Supplied data: Begin

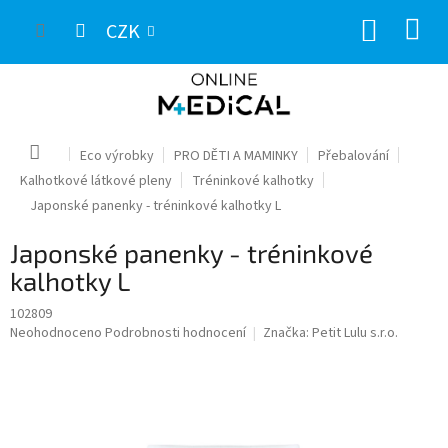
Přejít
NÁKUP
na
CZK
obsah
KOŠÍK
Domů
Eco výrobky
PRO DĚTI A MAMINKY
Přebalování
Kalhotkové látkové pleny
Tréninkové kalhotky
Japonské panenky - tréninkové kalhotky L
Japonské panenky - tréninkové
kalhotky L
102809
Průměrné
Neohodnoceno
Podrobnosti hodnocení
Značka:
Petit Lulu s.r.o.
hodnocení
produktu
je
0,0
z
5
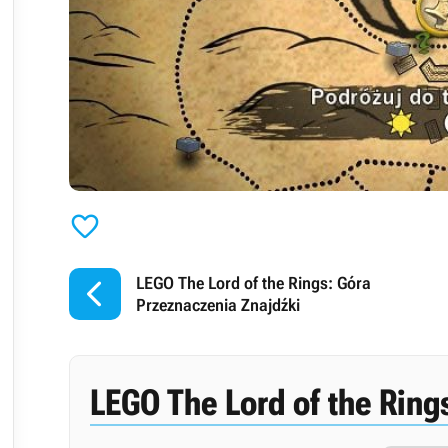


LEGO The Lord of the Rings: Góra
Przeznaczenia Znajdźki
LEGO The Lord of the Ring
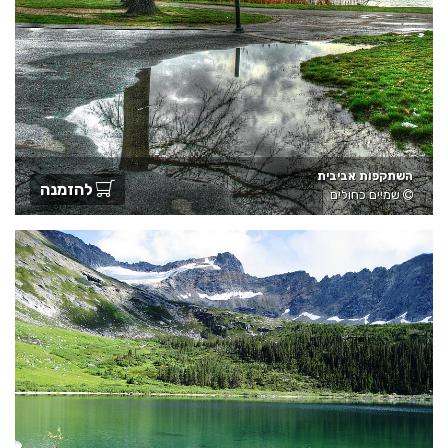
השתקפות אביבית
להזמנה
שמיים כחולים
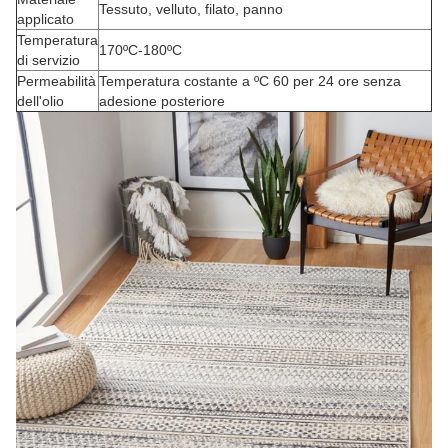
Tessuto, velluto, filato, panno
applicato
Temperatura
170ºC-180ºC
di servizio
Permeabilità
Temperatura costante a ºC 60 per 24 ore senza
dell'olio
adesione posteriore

Supplied data: End

**Exercise directions:** Every line above that holds "Lord" should be copied out.

**Written solution:**
LEGO The Lord of the Rings: Góra
LEGO The Lord of the Ring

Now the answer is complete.